*** Opening of DATA TO EXAMINE ***

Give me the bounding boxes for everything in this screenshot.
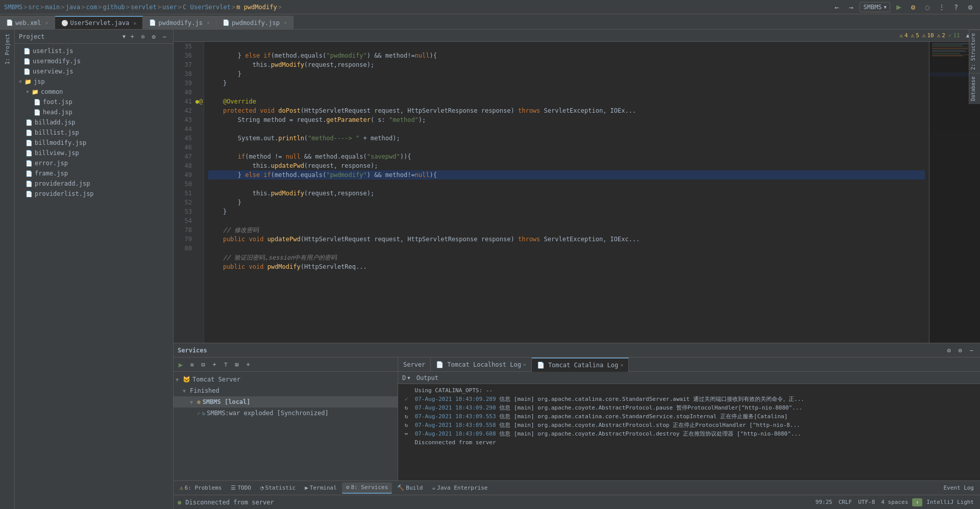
close-pwdmodifyjs-icon[interactable]: ✕ [207,20,210,26]
coverage-button[interactable]: ◌ [922,2,933,13]
build-tab[interactable]: 🔨 Build [393,482,427,494]
tab-pwdmodifyjsp[interactable]: 📄 pwdmodify.jsp ✕ [216,16,293,29]
tomcat-localhost-log-tab[interactable]: 📄 Tomcat Localhost Log ✕ [431,358,532,372]
tree-item-userlistjs[interactable]: 📄 userlist.js [15,46,173,56]
services-settings-icon[interactable]: ⚙ [955,346,965,355]
warn-item-4[interactable]: ⚠ 2 [937,32,945,39]
tree-item-billaddjsp[interactable]: 📄 billadd.jsp [15,117,173,128]
tree-item-framejsp[interactable]: 📄 frame.jsp [15,168,173,179]
smbms-war-item[interactable]: ✓ ↻ SMBMS:war exploded [Synchronized] [174,408,398,419]
tab-pwdmodifyjs[interactable]: 📄 pwdmodify.js ✕ [143,16,216,29]
output-d-label: D [402,374,406,381]
minus-icon[interactable]: − [160,32,169,41]
tree-item-billmodifyjsp[interactable]: 📄 billmodify.jsp [15,138,173,148]
todo-tab[interactable]: ☰ TODO [227,482,255,494]
crlf-indicator[interactable]: CRLF [837,499,854,505]
bc-method[interactable]: m pwdModify [236,4,277,11]
add-service-icon[interactable]: + [209,360,219,370]
server-log-tab[interactable]: Server [398,358,431,372]
vtab-project[interactable]: 1: Project [4,32,11,66]
position-indicator[interactable]: 99:25 [814,499,835,505]
navigate-back-icon[interactable]: ← [831,2,842,13]
tree-item-usermodifyjs[interactable]: 📄 usermodify.js [15,56,173,66]
encoding-indicator[interactable]: UTF-8 [856,499,877,505]
services-tab[interactable]: ⚙ 8: Services [342,482,392,494]
bc-class[interactable]: C UserServlet [183,4,231,11]
run-button[interactable]: ▶ [893,2,904,13]
tree-item-provideraddjsp[interactable]: 📄 provideradd.jsp [15,179,173,189]
bc-src[interactable]: src [28,4,39,11]
bc-smbms[interactable]: SMBMS [4,4,22,11]
tree-item-errorjsp[interactable]: 📄 error.jsp [15,158,173,168]
bc-user[interactable]: user [162,4,177,11]
more-actions-icon[interactable]: ⋮ [936,2,947,13]
bc-main[interactable]: main [45,4,60,11]
more-icon[interactable]: + [243,360,253,370]
navigate-forward-icon[interactable]: → [845,2,856,13]
close-catalina-log-icon[interactable]: ✕ [620,362,623,368]
warn-item-5[interactable]: ✓ 11 [948,32,960,39]
git-icon[interactable]: ↑ [912,498,922,506]
gear-icon[interactable]: ⚙ [149,32,158,41]
tab-webxml[interactable]: 📄 web.xml ✕ [0,16,55,29]
tree-item-jsp-folder[interactable]: ▼ 📁 jsp [15,77,173,87]
file-label: providerlist.jsp [35,190,94,197]
finished-item[interactable]: ▼ Finished [174,385,398,396]
warning-icon: ⚠ [937,32,941,39]
bc-java[interactable]: java [65,4,80,11]
file-label: billlist.jsp [35,129,79,136]
collapse-all-icon[interactable]: ⊟ [198,360,208,370]
event-log-tab[interactable]: Event Log [939,482,978,494]
tree-item-footjsp[interactable]: 📄 foot.jsp [15,97,173,107]
bc-servlet[interactable]: servlet [131,4,157,11]
run-config-dropdown[interactable]: SMBMS ▼ [860,2,890,12]
theme-indicator[interactable]: IntelliJ Light [924,499,976,505]
warn-item-1[interactable]: ⚠ 4 [899,32,908,39]
tree-item-common-folder[interactable]: ▼ 📁 common [15,87,173,97]
problems-tab[interactable]: ⚠ 6: Problems [176,482,226,494]
close-pwdmodifyjsp-icon[interactable]: ✕ [284,20,287,26]
new-file-icon[interactable]: + [128,32,137,41]
terminal-tab[interactable]: ▶ Terminal [301,482,341,494]
close-localhost-log-icon[interactable]: ✕ [523,362,526,367]
debug-button[interactable]: ⚙ [908,2,919,13]
tree-item-headjsp[interactable]: 📄 head.jsp [15,107,173,117]
statistic-tab[interactable]: ◔ Statistic [256,482,300,494]
help-icon[interactable]: ? [950,2,962,13]
settings-icon[interactable]: ⚙ [965,2,976,13]
services-close-icon[interactable]: − [967,346,976,355]
close-webxml-icon[interactable]: ✕ [45,20,48,26]
java-enterprise-tab[interactable]: ☕ Java Enterprise [428,482,492,494]
indent-indicator[interactable]: 4 spaces [879,499,910,505]
log-output-header: D ▼ Output [398,372,980,384]
tree-item-userviewjs[interactable]: 📄 userview.js [15,66,173,77]
tomcat-catalina-log-tab[interactable]: 📄 Tomcat Catalina Log ✕ [532,358,629,372]
log-content[interactable]: Using CATALINA_OPTS: -- ✓ 07-Aug-2021 18… [398,384,980,480]
tree-item-billlistjsp[interactable]: 📄 billlist.jsp [15,128,173,138]
close-userservlet-icon[interactable]: ✕ [133,20,136,26]
dropdown-arrow-icon: ▼ [407,375,410,380]
bc-github[interactable]: github [103,4,125,11]
expand-all-icon[interactable]: ≡ [187,360,197,370]
footer-tabs: ⚠ 6: Problems ☰ TODO ◔ Statistic ▶ Termi… [174,480,980,495]
bc-com[interactable]: com [86,4,97,11]
warn-item-2[interactable]: ⚠ 5 [911,32,919,39]
structure-side-label[interactable]: 2: Structure [969,30,980,73]
smbms-local-item[interactable]: ▼ ⚙ SMBMS [local] [174,396,398,408]
scroll-center-icon[interactable]: ⊙ [138,32,148,41]
group-icon[interactable]: ⊞ [232,360,242,370]
check-icon: ✓ [197,410,201,417]
expand-arrow: ▼ [190,399,197,405]
code-content[interactable]: } else if(method.equals("pwdmodify") && … [204,42,929,343]
warn-item-3[interactable]: ⚠ 10 [922,32,934,39]
tree-item-providerlistjsp[interactable]: 📄 providerlist.jsp [15,189,173,199]
code-view[interactable]: 35 36 37 38 39 40 41 42 43 44 45 46 47 4… [174,42,929,343]
tomcat-server-item[interactable]: ▼ 🐱 Tomcat Server [174,374,398,385]
database-side-label[interactable]: Database [969,73,980,104]
services-gear-icon[interactable]: ⚙ [944,346,953,355]
output-dropdown[interactable]: D ▼ [402,374,410,381]
tab-userservlet[interactable]: ⚪ UserServlet.java ✕ [55,16,143,29]
run-service-button[interactable]: ▶ [176,360,186,370]
filter-icon[interactable]: ⊤ [220,360,231,370]
tree-item-billviewjsp[interactable]: 📄 billview.jsp [15,148,173,158]
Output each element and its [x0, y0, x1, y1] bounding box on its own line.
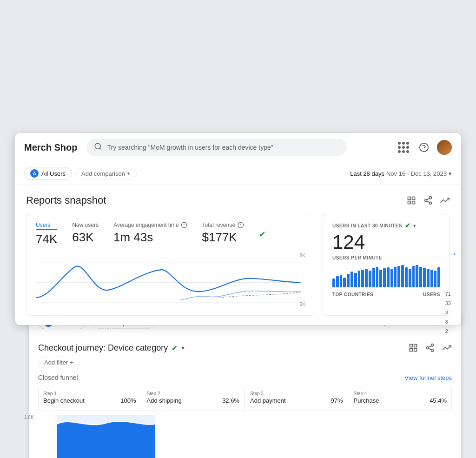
country-numbers-list: 71 33 3 3 2 — [445, 291, 451, 334]
customize-icon[interactable] — [406, 195, 416, 206]
funnel-step-2: Step 2 Add shipping 32.6% — [142, 387, 245, 411]
metric-users: Users 74K — [36, 222, 57, 246]
chart-svg — [36, 252, 305, 308]
search-bar[interactable]: Try searching "MoM growth in users for e… — [86, 139, 347, 156]
realtime-card: USERS IN LAST 30 MINUTES ✔ ▾ 124 USERS P… — [323, 214, 450, 316]
y-label-top: 1.6K — [24, 415, 34, 420]
metric-engagement: Average engagement time 1m 43s — [113, 222, 187, 246]
svg-line-10 — [100, 148, 101, 149]
funnel-bars-area — [57, 415, 452, 458]
date-range[interactable]: Last 28 days Nov 16 - Dec 13, 2023 ▾ — [350, 170, 452, 177]
mini-bar — [365, 269, 368, 287]
mini-bar — [347, 274, 350, 287]
grid-icon[interactable] — [396, 140, 411, 155]
mini-bar — [430, 270, 433, 287]
top-countries-row: TOP COUNTRIES USERS — [332, 292, 440, 297]
chevron-down-icon: ▾ — [449, 170, 452, 177]
mini-bar — [358, 271, 361, 287]
country-num-1: 71 — [445, 291, 451, 297]
filter-bar: A All Users Add comparison + Last 28 day… — [15, 162, 461, 185]
search-icon — [94, 142, 102, 153]
mini-bar — [405, 267, 408, 287]
checkout-title-text: Checkout journey: Device category — [38, 343, 168, 353]
checkout-actions — [408, 343, 452, 353]
mini-bar — [434, 271, 436, 287]
avatar[interactable] — [437, 140, 452, 155]
mini-bar — [369, 271, 371, 287]
mini-bar — [336, 276, 339, 287]
mini-bar — [332, 279, 335, 287]
mini-bar — [427, 269, 430, 287]
country-num-4: 3 — [445, 319, 451, 325]
svg-rect-3 — [414, 349, 417, 352]
all-users-chip[interactable]: A All Users — [24, 167, 72, 180]
mini-bar — [390, 269, 393, 287]
step-1-pct: 100% — [120, 397, 136, 404]
metric-new-users: New users 63K — [72, 222, 99, 246]
header-actions — [396, 140, 452, 155]
bar-chart-mini — [332, 264, 440, 287]
add-comparison-btn[interactable]: Add comparison + — [75, 168, 137, 179]
mini-bar — [340, 275, 343, 287]
realtime-check-icon: ✔ — [405, 222, 411, 229]
step-2-name: Add shipping — [147, 397, 182, 404]
chevron-down-icon-checkout[interactable]: ▾ — [181, 344, 185, 352]
section-actions — [406, 195, 450, 206]
svg-line-8 — [429, 345, 431, 347]
trend-icon-checkout[interactable] — [442, 343, 452, 353]
step-3-pct: 97% — [331, 397, 343, 404]
app-header: Merch Shop Try searching "MoM growth in … — [15, 133, 461, 162]
step-3-name: Add payment — [250, 397, 286, 404]
metric-revenue-value: $177K — [202, 230, 244, 245]
step-1-name-row: Begin checkout 100% — [43, 397, 136, 404]
country-num-2: 33 — [445, 300, 451, 306]
mini-bar — [416, 265, 418, 287]
step-2-pct: 32.6% — [222, 397, 239, 404]
add-comparison-label: Add comparison — [81, 170, 125, 177]
help-icon[interactable] — [416, 140, 431, 155]
metric-new-users-label[interactable]: New users — [72, 222, 99, 228]
svg-point-9 — [95, 143, 101, 149]
step-3-name-row: Add payment 97% — [250, 397, 343, 404]
customize-icon-checkout[interactable] — [408, 343, 418, 353]
funnel-chart-wrapper: 1.6K 800 0 — [38, 415, 452, 458]
view-funnel-link[interactable]: View funnel steps — [404, 374, 452, 381]
stats-area: Users 74K New users 63K Average engageme… — [26, 214, 450, 316]
svg-rect-1 — [414, 345, 417, 347]
mini-bar — [412, 266, 415, 287]
svg-point-4 — [431, 344, 434, 346]
y-label-8k: 8K — [300, 253, 305, 258]
svg-rect-13 — [408, 197, 411, 200]
grid-dots — [398, 142, 409, 153]
svg-point-17 — [430, 197, 432, 199]
mini-bar — [437, 267, 440, 287]
svg-line-7 — [429, 348, 431, 350]
svg-point-19 — [430, 202, 432, 204]
trend-icon[interactable] — [440, 195, 450, 206]
metric-engagement-value: 1m 43s — [113, 230, 187, 245]
date-label: Last 28 days — [350, 170, 384, 177]
checkout-journey-card: A All Users Add comparison + Last 28 day… — [29, 310, 461, 458]
chip-avatar: A — [30, 169, 39, 178]
section-title: Reports snapshot — [26, 194, 106, 206]
metric-users-label[interactable]: Users — [36, 222, 57, 230]
y-label-6k: 6K — [300, 302, 305, 307]
share-icon[interactable] — [423, 195, 433, 206]
mini-bar — [394, 267, 397, 287]
realtime-dropdown[interactable]: ▾ — [413, 223, 416, 228]
svg-rect-2 — [410, 349, 413, 352]
top-countries-label: TOP COUNTRIES — [332, 292, 373, 297]
share-icon-checkout[interactable] — [425, 343, 435, 353]
funnel-steps-header: Step 1 Begin checkout 100% Step 2 Add sh… — [38, 387, 452, 411]
add-filter-btn[interactable]: Add filter + — [38, 357, 79, 368]
plus-icon: + — [127, 170, 131, 177]
svg-point-5 — [427, 347, 429, 349]
step-1-label: Step 1 — [43, 391, 136, 396]
all-users-label: All Users — [41, 170, 66, 177]
mini-bar — [397, 266, 400, 287]
svg-point-18 — [425, 199, 427, 202]
metric-revenue-label: Total revenue — [202, 222, 244, 228]
app-title: Merch Shop — [24, 142, 77, 153]
svg-line-21 — [427, 198, 430, 199]
add-filter-label: Add filter — [44, 359, 68, 366]
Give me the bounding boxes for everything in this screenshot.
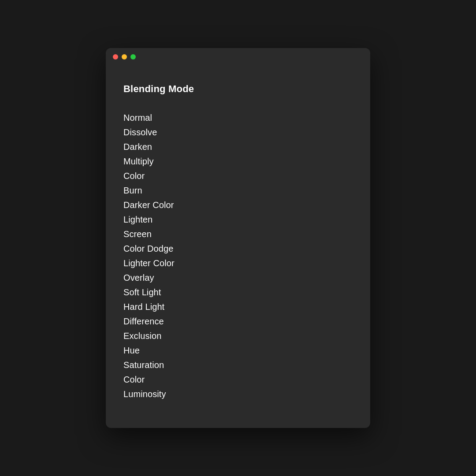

*** Close of DATA TO EXAMINE ***

Scan the listing above, and wherever a line holds the string "chevron", copy that line.

chevron-down-icon: ▾ — [449, 170, 452, 177]
chevron-down-icon-checkout[interactable]: ▾ — [181, 344, 185, 352]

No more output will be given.